Des partenaires à trouver pour chaque projet. Vaste programme qui, comme le relève Aurélie Masset, « représente énormément de travail car pour chaque œuvre il faut trouver le bon montage et établir un modèle économique particulier ». Ce travail consiste à trouver avec Marseille Solutions les financements et les partenaires adéquats. Pour l’œuvre de Bobar, la partie formation a été financée par Pôle emploi, les frais liés à la réalisation de la fresque et à la rémunération de l’artiste par la Fondation Olympique de Marseille (d’où le thème sportif de la fresque) et par la Fondation SNCF impliquée sur le territoire. Il a fallu aussi sélectionner les jeunes pouvant accéder à la formation, d’où des partenariats avec les structures s’occupant de l’insertion. Mais à ce jour ni le projet global du MauMA, ni celui de l’école ne bénéficient d’un financement pérenne.

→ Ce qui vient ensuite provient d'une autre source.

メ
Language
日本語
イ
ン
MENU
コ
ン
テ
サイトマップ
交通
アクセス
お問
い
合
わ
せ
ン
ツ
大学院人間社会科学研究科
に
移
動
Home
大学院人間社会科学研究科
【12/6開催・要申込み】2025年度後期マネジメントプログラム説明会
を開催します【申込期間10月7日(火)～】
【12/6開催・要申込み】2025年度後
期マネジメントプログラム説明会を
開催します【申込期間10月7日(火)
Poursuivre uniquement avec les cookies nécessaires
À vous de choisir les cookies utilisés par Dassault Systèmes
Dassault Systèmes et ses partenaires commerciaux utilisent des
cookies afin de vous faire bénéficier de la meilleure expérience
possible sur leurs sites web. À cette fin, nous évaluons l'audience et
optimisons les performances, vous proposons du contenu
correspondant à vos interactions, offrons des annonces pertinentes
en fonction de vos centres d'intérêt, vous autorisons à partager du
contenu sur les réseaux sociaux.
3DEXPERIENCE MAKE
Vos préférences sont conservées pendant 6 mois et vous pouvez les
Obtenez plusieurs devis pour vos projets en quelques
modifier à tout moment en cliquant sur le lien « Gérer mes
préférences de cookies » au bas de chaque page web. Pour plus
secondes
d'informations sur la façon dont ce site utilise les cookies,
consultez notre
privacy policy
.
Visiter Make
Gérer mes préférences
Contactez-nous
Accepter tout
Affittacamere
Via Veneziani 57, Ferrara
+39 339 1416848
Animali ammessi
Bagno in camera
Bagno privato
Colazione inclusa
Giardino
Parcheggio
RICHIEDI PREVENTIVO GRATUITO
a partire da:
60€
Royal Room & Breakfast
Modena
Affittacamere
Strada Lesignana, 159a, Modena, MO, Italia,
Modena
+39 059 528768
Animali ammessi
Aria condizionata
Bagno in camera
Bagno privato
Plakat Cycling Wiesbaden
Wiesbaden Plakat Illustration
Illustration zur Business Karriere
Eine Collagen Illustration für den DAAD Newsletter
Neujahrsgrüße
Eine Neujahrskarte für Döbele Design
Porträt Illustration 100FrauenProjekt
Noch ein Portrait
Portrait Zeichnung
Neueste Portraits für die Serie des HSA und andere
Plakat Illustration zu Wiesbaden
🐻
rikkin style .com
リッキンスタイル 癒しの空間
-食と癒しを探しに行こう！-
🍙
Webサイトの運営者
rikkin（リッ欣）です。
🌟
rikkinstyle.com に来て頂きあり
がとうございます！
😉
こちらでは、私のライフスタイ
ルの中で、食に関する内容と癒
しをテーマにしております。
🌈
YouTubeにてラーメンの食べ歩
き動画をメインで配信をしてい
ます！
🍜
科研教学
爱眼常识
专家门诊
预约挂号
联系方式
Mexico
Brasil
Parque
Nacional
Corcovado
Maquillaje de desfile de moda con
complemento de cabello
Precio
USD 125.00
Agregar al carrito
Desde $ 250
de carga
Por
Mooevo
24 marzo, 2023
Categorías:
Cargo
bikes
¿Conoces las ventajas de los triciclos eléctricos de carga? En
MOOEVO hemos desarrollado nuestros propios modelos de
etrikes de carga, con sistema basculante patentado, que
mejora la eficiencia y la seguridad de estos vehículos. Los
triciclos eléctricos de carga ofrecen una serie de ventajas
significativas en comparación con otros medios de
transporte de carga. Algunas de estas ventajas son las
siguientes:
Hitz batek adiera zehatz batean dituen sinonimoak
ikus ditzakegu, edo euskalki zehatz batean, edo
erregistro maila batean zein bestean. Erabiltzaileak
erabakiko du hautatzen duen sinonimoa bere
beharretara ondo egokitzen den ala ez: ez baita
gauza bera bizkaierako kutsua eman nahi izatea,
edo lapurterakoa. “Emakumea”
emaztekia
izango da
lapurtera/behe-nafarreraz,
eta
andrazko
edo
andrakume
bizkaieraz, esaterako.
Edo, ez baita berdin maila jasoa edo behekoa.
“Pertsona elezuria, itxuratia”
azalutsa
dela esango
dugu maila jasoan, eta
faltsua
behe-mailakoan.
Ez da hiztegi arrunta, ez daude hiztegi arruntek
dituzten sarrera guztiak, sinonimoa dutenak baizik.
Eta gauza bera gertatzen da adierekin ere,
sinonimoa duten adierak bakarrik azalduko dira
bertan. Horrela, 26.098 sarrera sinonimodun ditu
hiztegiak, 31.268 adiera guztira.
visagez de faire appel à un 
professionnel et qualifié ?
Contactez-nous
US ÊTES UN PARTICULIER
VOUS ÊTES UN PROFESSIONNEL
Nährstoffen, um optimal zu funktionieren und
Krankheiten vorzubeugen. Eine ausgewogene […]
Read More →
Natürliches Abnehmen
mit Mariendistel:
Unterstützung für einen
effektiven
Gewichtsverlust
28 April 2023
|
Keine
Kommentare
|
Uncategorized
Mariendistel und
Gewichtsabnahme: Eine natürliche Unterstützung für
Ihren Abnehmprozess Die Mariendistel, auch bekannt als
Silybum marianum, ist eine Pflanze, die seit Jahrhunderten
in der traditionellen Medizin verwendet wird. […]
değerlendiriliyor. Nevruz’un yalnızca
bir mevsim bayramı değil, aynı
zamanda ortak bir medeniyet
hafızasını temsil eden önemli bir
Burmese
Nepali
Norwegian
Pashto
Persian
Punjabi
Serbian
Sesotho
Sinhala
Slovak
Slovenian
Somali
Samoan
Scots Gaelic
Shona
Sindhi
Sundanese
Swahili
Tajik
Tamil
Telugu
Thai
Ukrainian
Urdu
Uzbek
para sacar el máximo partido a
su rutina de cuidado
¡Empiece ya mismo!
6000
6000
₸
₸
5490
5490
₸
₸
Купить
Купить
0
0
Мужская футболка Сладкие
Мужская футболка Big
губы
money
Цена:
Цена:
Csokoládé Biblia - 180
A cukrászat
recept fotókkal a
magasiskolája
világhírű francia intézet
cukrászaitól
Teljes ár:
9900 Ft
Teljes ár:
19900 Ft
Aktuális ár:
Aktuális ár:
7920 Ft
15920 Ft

Plus que des œuvres, des projets. Accompagnant Méta 2, l’agence de développement économique de la Région Sud PACA risingSud a estimé à 3,8 millions d’euros le budget nécessaire au financement des 100 œuvres. « Mais ce ne sont pas 100 œuvres artistiques, ce sont 100 projets » insiste la directrice de Méta 2. « A chaque fois il y a des jeunes en insertion, des ateliers de médiation. Ça ne fait pas seulement intervenir des artistes sur les murs ». De fait, à chaque fois il faut tout reprendre à zéro pour le montage et le financement.
L'école du MauMA, ça marche ! Il n’empêche, le MauMA et l'école du MauMA suivent leur cours sans attendre d’avoir bouclé un budget global. « Nous avons lancé l’idée du projet il y a un an et demi, ce n’est pas énorme, ça prend tu temps de convaincre les collectivités, les financeurs publics et privés », se rassure Aurélie Masset. Mais Bobar, qui témoigne de l’accueil curieux et enthousiaste reçu dans le quartier, de nombreux retours positifs, de l’implication et du dynamisme des jeunes en formation, témoigne que l’ambition de Méta 2 n’était pas une utopie. Une deuxième promotion entrera en stage au mois de mars prochain, la session est financée et, ce qu’a montré la première c’est que ça marche.